9. human experimentation This is totally arguable. It depends on what kind of experiment you’re running, and who you’re running it on, and what’s at stake. For example, we might want to use Senator Larry Craig, Bernie Madoff, or Eliot Spitzer to help us determine which was the most effective torture method in Elizabethan England. I think it would be totally acceptable to take some grandma off the freeway and throw her at an electrical fence to see if it’s working. Why should either of those count as a deadly sin?

10. polluting the environment - Technically, farting is polluting the environment. Need I say more?

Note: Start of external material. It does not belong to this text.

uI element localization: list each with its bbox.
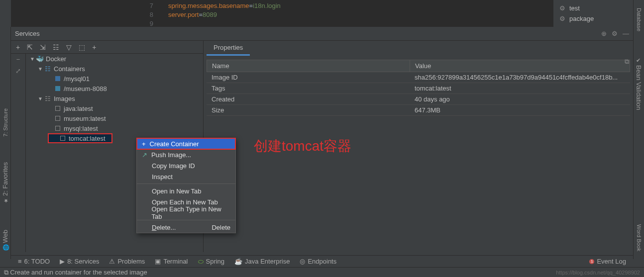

11. social injustice - Were they running out of ideas already by the time they got to number 4? What the fuck does that even mean anyway? That’s not a deadly sin; it’s a nightmare final examination: Question 1: Define “social injustice” in 500 words or less. Be specific. Get real you wankers.

12. causing poverty This strikes me as being kind of vague; a little bit open to interpretation. Technically, by passing around a collection plate every Sunday, the Church is probably causing, oh I don’t know, just a little bit of poverty here and there.

13. financial gluttony Having been to the Vatican once or twice, this one strikes me as a bit … I don’t know … rich.

14. taking or selling drugs Seriously? Do you mean every pharmacist; every store that has ever sold Tylenol has committed a deadly sin. Pretty much everyone in the Western world is going to Hell now, on account of having treated a headache? Bummer. Or do you think those wankers meant something more specific than just “drugs”? Fucking idiots.

So those blow. I think I might have to come up with some replacements.

I Quit

Sunday, March 1st, 2009

The Book of Revelations tells all about the end of the world – the tribulation, the rapture, the antichrist.  Nevermind the fact that it reads like it was written by some guy who was baked out of his fucking gourd (red horses, women standing on the moon, dragons with seven heads… it’s all pretty fucked up).  But forget all of that claptrap!  And I mean this literally:  You.  Can.  Forget.  It.  All of it.

You see, you read that, and you think to yourselves, “Ho, ho, ho!  Here’s God’s plan!  See?  Here’s the bit where Satan shows up and tries to trick us!  But oh no!  Watch where that [pallid wanker] Jesus shows up and kicks his ass and Satan gets cast into the pit of despair!”

Do you really think, for a fucking instant, that I’m going to play along?  Do you really think that I have any intention of just showing up and playing my part?  “Oh, OK, I guess it says right here that I’m supposed to show up, say a few lines and then: Exit Satan.”   Riiiiiiight.

If you dumb bastards want the end of the world, you’re going to have to start it yourselves.  You’re going to have to do your own dirty work.  I hereby tender my resignation.  I quit.